## What to do
Copy, from the entries below, each line in which the string "VREME" appears.

Saved data entries:
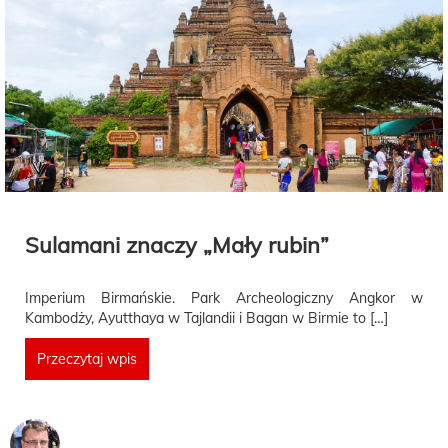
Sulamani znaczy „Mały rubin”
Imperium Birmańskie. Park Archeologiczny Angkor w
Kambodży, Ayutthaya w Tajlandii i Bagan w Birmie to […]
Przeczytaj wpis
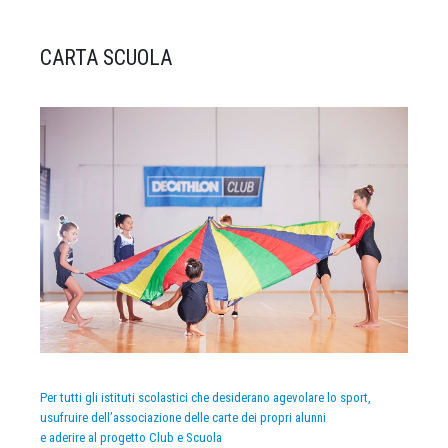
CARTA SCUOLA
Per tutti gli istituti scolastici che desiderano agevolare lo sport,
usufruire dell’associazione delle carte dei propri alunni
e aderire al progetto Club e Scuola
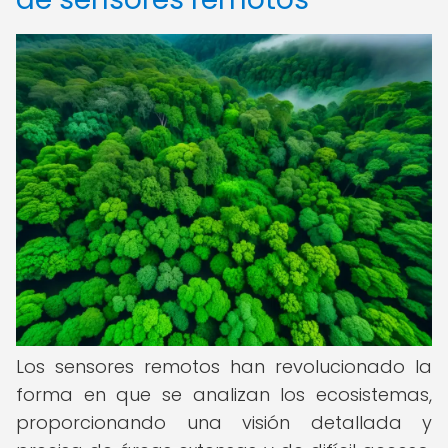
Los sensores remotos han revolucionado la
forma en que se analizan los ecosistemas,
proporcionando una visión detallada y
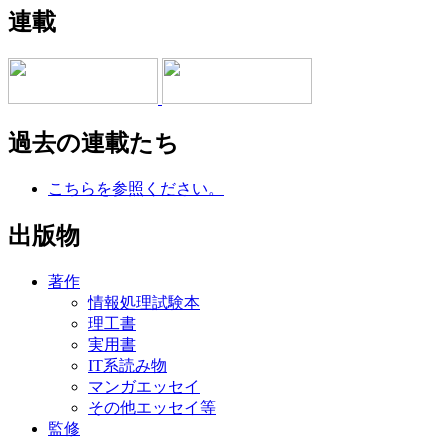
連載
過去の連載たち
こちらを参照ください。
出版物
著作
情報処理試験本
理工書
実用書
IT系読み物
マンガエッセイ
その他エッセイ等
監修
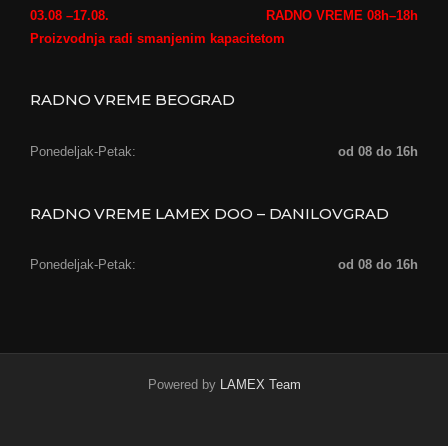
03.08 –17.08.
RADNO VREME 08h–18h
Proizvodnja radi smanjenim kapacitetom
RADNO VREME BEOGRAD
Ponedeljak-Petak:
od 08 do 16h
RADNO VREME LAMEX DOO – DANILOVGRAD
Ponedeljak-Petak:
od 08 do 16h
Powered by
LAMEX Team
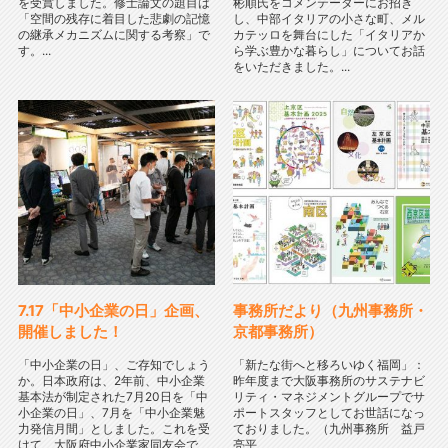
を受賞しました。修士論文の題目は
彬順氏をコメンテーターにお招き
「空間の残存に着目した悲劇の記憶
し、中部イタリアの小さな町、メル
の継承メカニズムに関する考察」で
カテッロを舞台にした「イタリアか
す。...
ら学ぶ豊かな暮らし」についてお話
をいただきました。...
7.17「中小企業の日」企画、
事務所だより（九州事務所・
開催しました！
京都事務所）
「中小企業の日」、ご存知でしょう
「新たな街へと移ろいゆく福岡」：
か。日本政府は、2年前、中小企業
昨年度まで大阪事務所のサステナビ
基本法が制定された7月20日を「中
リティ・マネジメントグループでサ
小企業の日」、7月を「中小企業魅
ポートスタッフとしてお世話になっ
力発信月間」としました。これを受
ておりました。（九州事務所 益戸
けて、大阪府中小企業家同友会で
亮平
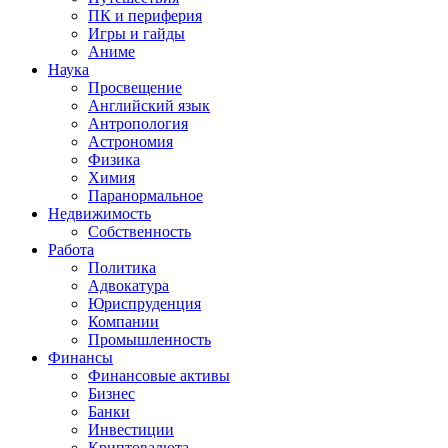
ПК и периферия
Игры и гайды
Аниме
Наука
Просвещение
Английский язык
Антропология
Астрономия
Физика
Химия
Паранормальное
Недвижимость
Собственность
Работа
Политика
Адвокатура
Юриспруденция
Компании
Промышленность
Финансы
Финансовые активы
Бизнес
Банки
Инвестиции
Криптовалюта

## Output for this task
RADNO VREME 08h–18h
RADNO VREME BEOGRAD
RADNO VREME LAMEX DOO – DANILOVGRAD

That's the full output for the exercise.